My philosophy about backcountry care, or care anywhere that trained help and equipment is potentially several hours away, has always been that any invasive intervention is impractical and likely to be ultimately unsuccessful in a severely traumatized patient. Bleeding control and stabilization of fractures is pretty much all you can do, realistically. Accordingly, I've always felt like no matter how highly trained you are, carrying anything above basic bandaging and splinting supplies (and maybe an epi-pen and a few other basic meds) is probably unnecessary. And since those things can mostly be improvised, carrying a formal first aid kit is something that I've mostly felt was unnecessary. Unless, of course, you are carrying a full medical kit that has almost everything you'd find on an ALS ambulance minus the monitor / defibrillator. But even then you probably aren't well equipped to provide care to a severely injured person for more than a fairly short time. As we all know, trauma is primarily a surgical problem.

The tension pneumo thing makes sense, though. It's a common complication of thoracic trauma and as you guys say, potentially completely reversible without heavy, bulky, or sophisticated equipment. 

I guess not a very contributory post; just saying that I'm interested in hearing what you guys come up with. I'm not all that up on the newer devices that are being deployed for prehospital use.


----------



## Summit (Jun 30, 2018)

Remi said:


> My philosophy about backcountry care... carrying anything above basic bandaging and splinting supplies (and maybe an epi-pen and a few other basic meds) is probably unnecessary. And since those things can mostly be improvised, carrying a formal first aid kit is something that I've mostly felt was unnecessary.

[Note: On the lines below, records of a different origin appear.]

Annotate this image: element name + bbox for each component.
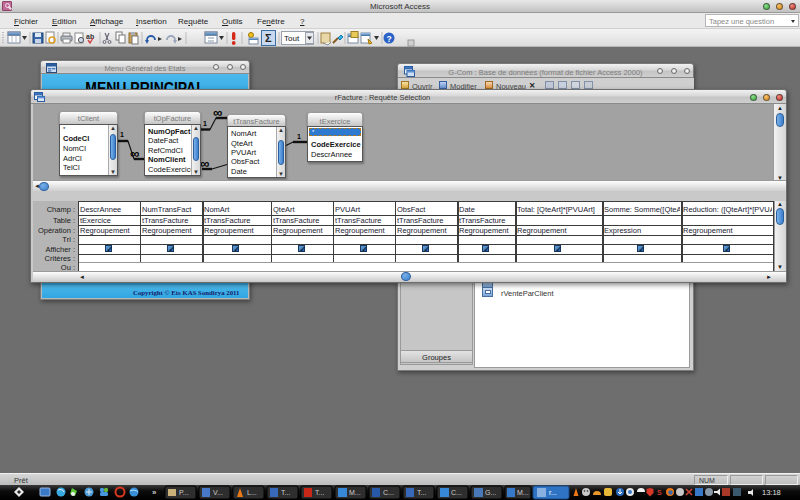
- svg-text:C...: C...: [451, 489, 462, 496]
- svg-text:?: ?: [387, 34, 392, 44]
- svg-text:G...: G...: [485, 489, 496, 496]
- svg-text:1: 1: [120, 131, 124, 138]
- svg-text:1: 1: [297, 133, 301, 140]
- svg-text:T...: T...: [281, 489, 290, 496]
- svg-text:P...: P...: [179, 489, 189, 496]
- svg-text:∞: ∞: [130, 146, 139, 161]
- svg-text:S: S: [657, 489, 662, 496]
- svg-text:1: 1: [203, 120, 207, 127]
- svg-text:Tout: Tout: [284, 34, 300, 43]
- svg-text:L...: L...: [247, 489, 257, 496]
- svg-text:13:18: 13:18: [762, 488, 781, 497]
- svg-text:V...: V...: [213, 489, 223, 496]
- svg-text:Σ: Σ: [265, 32, 272, 44]
- svg-text:M...: M...: [349, 489, 361, 496]
- svg-text:∞: ∞: [213, 105, 222, 120]
- svg-text:C...: C...: [383, 489, 394, 496]
- svg-text:∞: ∞: [200, 156, 209, 171]
- svg-text:r...: r...: [549, 489, 557, 496]
- svg-text:M...: M...: [517, 489, 529, 496]
- svg-text:T...: T...: [315, 489, 324, 496]
- svg-text:»: »: [152, 488, 157, 497]
- svg-text:T...: T...: [417, 489, 426, 496]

I think this would be a fun thread on its own!


----------



## E tank (Jun 30, 2018)

Remi said:


> My philosophy about backcountry care, or care anywhere that trained help and equipment is potentially several hours away, has always been that any invasive intervention is impractical and likely to be ultimately unsuccessful in a severely traumatized patient. Bleeding control and stabilization of fractures is pretty much all you can do, realistically. Accordingly, I've always felt like no matter how highly trained you are, carrying anything above basic bandaging and splinting supplies (and maybe an epi-pen and a few other basic meds) is probably unnecessary. And since those things can mostly be improvised, carrying a formal first aid kit is something that I've mostly felt was unnecessary. Unless, of course, you are carrying a full medical kit that has almost everything you'd find on an ALS ambulance minus the monitor / defibrillator. But even then you probably aren't well equipped to provide care to a severely injured person for more than a fairly short time. As we all know, trauma is primarily a surgical problem.
> 
> The tension pneumo thing makes sense, though. It's a common complication of thoracic trauma and as you guys say, potentially completely reversible without heavy, bulky, or sophisticated equipment.



Agree...even with the tension pneumo thing, the odds of it not involving hemothorax is pretty low. Like someone else said above, blood just clots off any conduit you'd have and, after all, a surgeon stops bleeding unless you run out of blood. The most effective factor someone can bring to remote trauma is youth.


----------



## Summit (Jun 30, 2018)

E tank said:


> The most effective factor someone can bring to remote trauma is youth.


That doesn't fit in a backpack. Temporizing measures do.


----------



## VFlutter (Jun 30, 2018)

Summit said:


> That doesn't fit in a backpack. Temporizing measures do.



Decent GPS for LZ coordinates...


----------



## Summit (Jun 30, 2018)

VFlutter said:


> Decent GPS for LZ coordinates...


InReach or a PLB


----------



## E tank (Jun 30, 2018)

Summit said:


> That doesn't fit in a backpack. Temporizing measures do.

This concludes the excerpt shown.